0008 足立 シヲリ (49/55)

そこからしばらく歩くと、コンビニに着いた。


夜道を歩いてから入ると、まぶしく感じる店内で、みんなでカゴに好きな物を投げ込む。


酔ってるから平気でポンポン入れてたけど、会計の時にレイバンのサイフの中が見えた。


1000円札が2枚しか無かった。


オデもサイフの中の小銭をまさぐっている。


2人とも、そんなにお金無かったんだ。


あたしの中で、重い罪悪感が広がる。


中野ちゃんは雑誌を読んでいた。


あたしと中野ちゃんは、勝負と銘打ってすごく悪いことをしてる気がした。


オデもレイバンもまだ若い。


今風に着飾っていても経済的に、そんなに余裕があるとは思えない。


「どうしたの?」


コンビニを出ようとするレイバンが、まだコンビニの出口で立ち止まっていた、あたしに聞いてきた。

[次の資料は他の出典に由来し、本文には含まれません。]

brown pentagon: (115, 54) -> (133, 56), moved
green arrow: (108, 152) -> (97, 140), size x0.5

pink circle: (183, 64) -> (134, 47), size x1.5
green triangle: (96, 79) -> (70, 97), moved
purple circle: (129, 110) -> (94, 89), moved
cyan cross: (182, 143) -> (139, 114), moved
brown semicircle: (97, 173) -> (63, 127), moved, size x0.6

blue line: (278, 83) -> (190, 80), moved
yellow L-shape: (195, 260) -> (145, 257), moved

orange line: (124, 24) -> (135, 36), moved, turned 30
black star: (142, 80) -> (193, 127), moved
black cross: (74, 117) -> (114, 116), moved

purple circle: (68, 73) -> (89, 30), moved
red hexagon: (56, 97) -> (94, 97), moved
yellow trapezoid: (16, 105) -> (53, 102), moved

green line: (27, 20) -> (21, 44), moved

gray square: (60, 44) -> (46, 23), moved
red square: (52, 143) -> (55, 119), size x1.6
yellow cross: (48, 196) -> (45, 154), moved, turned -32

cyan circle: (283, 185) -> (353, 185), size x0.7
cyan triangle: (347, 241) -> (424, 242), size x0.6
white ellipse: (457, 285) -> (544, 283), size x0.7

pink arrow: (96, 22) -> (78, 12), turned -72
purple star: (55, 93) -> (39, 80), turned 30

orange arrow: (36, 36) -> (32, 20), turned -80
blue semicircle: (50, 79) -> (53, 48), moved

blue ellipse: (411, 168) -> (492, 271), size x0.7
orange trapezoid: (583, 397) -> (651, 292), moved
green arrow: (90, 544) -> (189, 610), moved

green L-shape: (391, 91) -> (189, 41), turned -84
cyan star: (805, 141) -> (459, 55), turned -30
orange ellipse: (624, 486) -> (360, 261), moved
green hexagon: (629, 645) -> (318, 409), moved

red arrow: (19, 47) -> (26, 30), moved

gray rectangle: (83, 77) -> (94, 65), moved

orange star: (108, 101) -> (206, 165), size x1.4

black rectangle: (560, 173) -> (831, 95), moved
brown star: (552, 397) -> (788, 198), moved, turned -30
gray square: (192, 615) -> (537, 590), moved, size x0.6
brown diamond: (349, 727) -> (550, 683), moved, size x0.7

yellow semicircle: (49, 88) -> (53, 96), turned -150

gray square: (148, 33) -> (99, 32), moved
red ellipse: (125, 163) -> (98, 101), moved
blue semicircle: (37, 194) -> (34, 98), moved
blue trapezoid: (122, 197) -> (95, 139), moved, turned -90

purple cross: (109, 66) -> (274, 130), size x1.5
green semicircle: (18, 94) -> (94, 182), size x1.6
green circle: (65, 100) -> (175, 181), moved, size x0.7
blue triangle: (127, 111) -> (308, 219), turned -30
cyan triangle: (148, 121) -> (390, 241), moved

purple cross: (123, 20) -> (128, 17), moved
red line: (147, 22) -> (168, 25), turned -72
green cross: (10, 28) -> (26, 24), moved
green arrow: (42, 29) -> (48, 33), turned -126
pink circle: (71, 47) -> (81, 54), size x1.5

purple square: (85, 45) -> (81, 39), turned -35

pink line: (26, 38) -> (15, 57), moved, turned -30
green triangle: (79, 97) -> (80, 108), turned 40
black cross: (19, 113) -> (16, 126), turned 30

あたしはレイバンが持っている、好きな酒やつまみをねじ込んだコンビニの袋を見る。


「あ いや ありがとう」


本当は、ごめんなさいって言いそうになった。


中野ちゃんはバックを振り回し、ご機嫌な様子でオデと夜道を歩いている。


罪悪感はあったけど、レシートを見ながら勝負金額に加算はした。


中野 5840円+1270=7110円
足立 5270円+1310=6580円


あたしが負けているけど、2人で14000円くらい使わせたのかあ。


男って大変だなあ、って思った。